PROBLEM DETAILS - Exact copy, no pictures: reproduce every record below as it stands.

SUPPLIED DATA -
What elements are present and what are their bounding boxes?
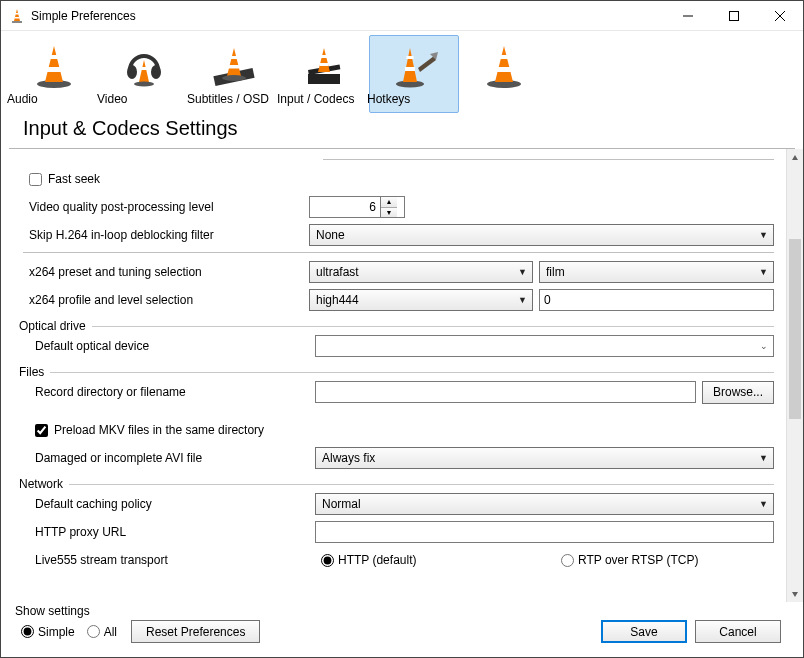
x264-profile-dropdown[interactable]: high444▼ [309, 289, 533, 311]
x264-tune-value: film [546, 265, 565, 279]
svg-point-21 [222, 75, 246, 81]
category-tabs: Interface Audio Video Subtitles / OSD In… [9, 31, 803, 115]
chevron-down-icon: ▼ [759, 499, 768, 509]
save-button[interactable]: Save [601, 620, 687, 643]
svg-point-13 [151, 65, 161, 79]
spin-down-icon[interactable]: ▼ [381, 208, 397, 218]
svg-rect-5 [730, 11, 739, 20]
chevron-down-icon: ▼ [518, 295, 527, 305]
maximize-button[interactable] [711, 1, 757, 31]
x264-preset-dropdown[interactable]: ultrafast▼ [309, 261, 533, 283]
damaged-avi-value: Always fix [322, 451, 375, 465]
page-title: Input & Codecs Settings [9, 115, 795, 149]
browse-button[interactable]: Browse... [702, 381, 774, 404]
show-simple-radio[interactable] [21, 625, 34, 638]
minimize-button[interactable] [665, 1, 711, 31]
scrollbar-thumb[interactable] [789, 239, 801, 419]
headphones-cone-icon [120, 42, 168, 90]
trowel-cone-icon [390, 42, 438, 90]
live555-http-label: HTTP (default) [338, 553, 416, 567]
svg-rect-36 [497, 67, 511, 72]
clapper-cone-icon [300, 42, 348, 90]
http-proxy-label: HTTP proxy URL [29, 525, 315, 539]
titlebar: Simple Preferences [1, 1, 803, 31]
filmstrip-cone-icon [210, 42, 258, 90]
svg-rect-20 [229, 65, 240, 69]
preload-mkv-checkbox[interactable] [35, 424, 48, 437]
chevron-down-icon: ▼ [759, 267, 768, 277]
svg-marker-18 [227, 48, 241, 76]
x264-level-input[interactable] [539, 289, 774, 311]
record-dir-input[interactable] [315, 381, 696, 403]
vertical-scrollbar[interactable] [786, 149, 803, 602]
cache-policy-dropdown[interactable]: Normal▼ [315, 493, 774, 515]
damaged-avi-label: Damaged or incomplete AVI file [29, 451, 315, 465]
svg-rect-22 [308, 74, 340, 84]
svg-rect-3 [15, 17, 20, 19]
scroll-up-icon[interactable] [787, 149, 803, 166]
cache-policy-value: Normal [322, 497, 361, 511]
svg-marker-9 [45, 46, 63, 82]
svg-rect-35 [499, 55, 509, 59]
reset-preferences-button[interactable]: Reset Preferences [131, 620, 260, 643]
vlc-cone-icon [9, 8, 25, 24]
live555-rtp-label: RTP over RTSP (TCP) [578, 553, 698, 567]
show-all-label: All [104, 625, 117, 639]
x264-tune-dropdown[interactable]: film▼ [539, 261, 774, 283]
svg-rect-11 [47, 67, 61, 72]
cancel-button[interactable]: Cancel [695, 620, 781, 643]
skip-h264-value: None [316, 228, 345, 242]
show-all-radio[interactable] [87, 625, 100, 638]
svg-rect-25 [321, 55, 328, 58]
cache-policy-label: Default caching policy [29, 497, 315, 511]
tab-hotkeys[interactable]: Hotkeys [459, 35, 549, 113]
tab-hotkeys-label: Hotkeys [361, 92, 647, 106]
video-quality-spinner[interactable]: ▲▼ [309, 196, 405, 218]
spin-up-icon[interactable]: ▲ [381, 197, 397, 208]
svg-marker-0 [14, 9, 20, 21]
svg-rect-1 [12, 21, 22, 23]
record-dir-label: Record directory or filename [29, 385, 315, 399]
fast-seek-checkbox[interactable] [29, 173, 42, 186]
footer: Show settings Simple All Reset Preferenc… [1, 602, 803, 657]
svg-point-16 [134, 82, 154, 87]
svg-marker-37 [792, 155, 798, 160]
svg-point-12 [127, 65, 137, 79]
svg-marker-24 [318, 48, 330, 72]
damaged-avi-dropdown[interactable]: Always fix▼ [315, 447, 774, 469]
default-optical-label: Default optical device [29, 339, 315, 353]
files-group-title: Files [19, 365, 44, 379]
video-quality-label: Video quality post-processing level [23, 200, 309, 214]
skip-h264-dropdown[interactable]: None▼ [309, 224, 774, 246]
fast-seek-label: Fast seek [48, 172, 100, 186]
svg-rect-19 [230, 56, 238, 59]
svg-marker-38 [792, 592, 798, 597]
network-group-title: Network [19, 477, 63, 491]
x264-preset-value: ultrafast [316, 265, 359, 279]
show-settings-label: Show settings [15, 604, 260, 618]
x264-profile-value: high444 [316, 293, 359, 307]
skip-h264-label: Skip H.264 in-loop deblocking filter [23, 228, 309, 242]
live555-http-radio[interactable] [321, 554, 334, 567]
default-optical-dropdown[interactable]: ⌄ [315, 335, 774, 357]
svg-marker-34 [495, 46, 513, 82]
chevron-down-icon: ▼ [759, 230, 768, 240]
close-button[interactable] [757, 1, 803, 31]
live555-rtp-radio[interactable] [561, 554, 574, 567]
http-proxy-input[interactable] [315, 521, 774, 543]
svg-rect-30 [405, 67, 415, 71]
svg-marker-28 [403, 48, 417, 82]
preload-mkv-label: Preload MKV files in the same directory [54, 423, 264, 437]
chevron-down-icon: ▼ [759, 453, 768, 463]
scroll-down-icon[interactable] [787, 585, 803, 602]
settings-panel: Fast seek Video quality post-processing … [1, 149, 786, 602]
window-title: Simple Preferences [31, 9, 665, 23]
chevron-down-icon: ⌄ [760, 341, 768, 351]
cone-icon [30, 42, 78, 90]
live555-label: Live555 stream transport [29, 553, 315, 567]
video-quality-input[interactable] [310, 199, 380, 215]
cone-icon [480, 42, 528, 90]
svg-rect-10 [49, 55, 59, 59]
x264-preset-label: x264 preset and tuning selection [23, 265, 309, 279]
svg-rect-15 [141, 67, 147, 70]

EXERCISE RESULT -
What elements are present and what are their bounding boxes?
x264-profile-dropdown[interactable]: high444▼ [309, 289, 533, 311]
x264-tune-value: film [546, 265, 565, 279]
svg-point-21 [222, 75, 246, 81]
category-tabs: Interface Audio Video Subtitles / OSD In… [9, 31, 803, 115]
chevron-down-icon: ▼ [759, 499, 768, 509]
save-button[interactable]: Save [601, 620, 687, 643]
svg-point-13 [151, 65, 161, 79]
spin-down-icon[interactable]: ▼ [381, 208, 397, 218]
svg-rect-5 [730, 11, 739, 20]
chevron-down-icon: ▼ [518, 295, 527, 305]
maximize-button[interactable] [711, 1, 757, 31]
x264-preset-dropdown[interactable]: ultrafast▼ [309, 261, 533, 283]
damaged-avi-value: Always fix [322, 451, 375, 465]
page-title: Input & Codecs Settings [9, 115, 795, 149]
browse-button[interactable]: Browse... [702, 381, 774, 404]
show-simple-radio[interactable] [21, 625, 34, 638]
minimize-button[interactable] [665, 1, 711, 31]
scrollbar-thumb[interactable] [789, 239, 801, 419]
headphones-cone-icon [120, 42, 168, 90]
trowel-cone-icon [390, 42, 438, 90]
live555-http-label: HTTP (default) [338, 553, 416, 567]
svg-rect-36 [497, 67, 511, 72]
clapper-cone-icon [300, 42, 348, 90]
http-proxy-label: HTTP proxy URL [29, 525, 315, 539]
titlebar: Simple Preferences [1, 1, 803, 31]
filmstrip-cone-icon [210, 42, 258, 90]
svg-rect-20 [229, 65, 240, 69]
preload-mkv-checkbox[interactable] [35, 424, 48, 437]
chevron-down-icon: ▼ [759, 267, 768, 277]
svg-marker-18 [227, 48, 241, 76]
x264-level-input[interactable] [539, 289, 774, 311]
record-dir-input[interactable] [315, 381, 696, 403]
vertical-scrollbar[interactable] [786, 149, 803, 602]
cache-policy-dropdown[interactable]: Normal▼ [315, 493, 774, 515]
damaged-avi-label: Damaged or incomplete AVI file [29, 451, 315, 465]
svg-rect-22 [308, 74, 340, 84]
svg-rect-3 [15, 17, 20, 19]
scroll-up-icon[interactable] [787, 149, 803, 166]
cache-policy-value: Normal [322, 497, 361, 511]
svg-marker-9 [45, 46, 63, 82]
svg-rect-35 [499, 55, 509, 59]
reset-preferences-button[interactable]: Reset Preferences [131, 620, 260, 643]
vlc-cone-icon [9, 8, 25, 24]
live555-rtp-label: RTP over RTSP (TCP) [578, 553, 698, 567]
show-all-label: All [104, 625, 117, 639]
x264-tune-dropdown[interactable]: film▼ [539, 261, 774, 283]
svg-rect-11 [47, 67, 61, 72]
cancel-button[interactable]: Cancel [695, 620, 781, 643]
skip-h264-value: None [316, 228, 345, 242]
show-all-radio[interactable] [87, 625, 100, 638]
svg-rect-25 [321, 55, 328, 58]
cache-policy-label: Default caching policy [29, 497, 315, 511]
tab-hotkeys[interactable]: Hotkeys [459, 35, 549, 113]
tab-hotkeys-label: Hotkeys [361, 92, 647, 106]
video-quality-spinner[interactable]: ▲▼ [309, 196, 405, 218]
spin-up-icon[interactable]: ▲ [381, 197, 397, 208]
svg-marker-0 [14, 9, 20, 21]
svg-rect-1 [12, 21, 22, 23]
record-dir-label: Record directory or filename [29, 385, 315, 399]
fast-seek-checkbox[interactable] [29, 173, 42, 186]
footer: Show settings Simple All Reset Preferenc… [1, 602, 803, 657]
svg-point-16 [134, 82, 154, 87]
svg-marker-37 [792, 155, 798, 160]
svg-point-12 [127, 65, 137, 79]
svg-marker-24 [318, 48, 330, 72]
damaged-avi-dropdown[interactable]: Always fix▼ [315, 447, 774, 469]
default-optical-label: Default optical device [29, 339, 315, 353]
files-group-title: Files [19, 365, 44, 379]
video-quality-label: Video quality post-processing level [23, 200, 309, 214]
skip-h264-dropdown[interactable]: None▼ [309, 224, 774, 246]
fast-seek-label: Fast seek [48, 172, 100, 186]
svg-rect-19 [230, 56, 238, 59]
svg-marker-38 [792, 592, 798, 597]
network-group-title: Network [19, 477, 63, 491]
x264-preset-value: ultrafast [316, 265, 359, 279]
show-settings-label: Show settings [15, 604, 260, 618]
x264-profile-value: high444 [316, 293, 359, 307]
skip-h264-label: Skip H.264 in-loop deblocking filter [23, 228, 309, 242]
live555-http-radio[interactable] [321, 554, 334, 567]
default-optical-dropdown[interactable]: ⌄ [315, 335, 774, 357]
svg-marker-34 [495, 46, 513, 82]
chevron-down-icon: ▼ [759, 230, 768, 240]
close-button[interactable] [757, 1, 803, 31]
live555-rtp-radio[interactable] [561, 554, 574, 567]
http-proxy-input[interactable] [315, 521, 774, 543]
svg-rect-30 [405, 67, 415, 71]
svg-marker-28 [403, 48, 417, 82]
preload-mkv-label: Preload MKV files in the same directory [54, 423, 264, 437]
chevron-down-icon: ▼ [759, 453, 768, 463]
scroll-down-icon[interactable] [787, 585, 803, 602]
settings-panel: Fast seek Video quality post-processing … [1, 149, 786, 602]
window-title: Simple Preferences [31, 9, 665, 23]
chevron-down-icon: ⌄ [760, 341, 768, 351]
cone-icon [30, 42, 78, 90]
live555-label: Live555 stream transport [29, 553, 315, 567]
video-quality-input[interactable] [310, 199, 380, 215]
cone-icon [480, 42, 528, 90]
svg-rect-10 [49, 55, 59, 59]
x264-preset-label: x264 preset and tuning selection [23, 265, 309, 279]
svg-rect-15 [141, 67, 147, 70]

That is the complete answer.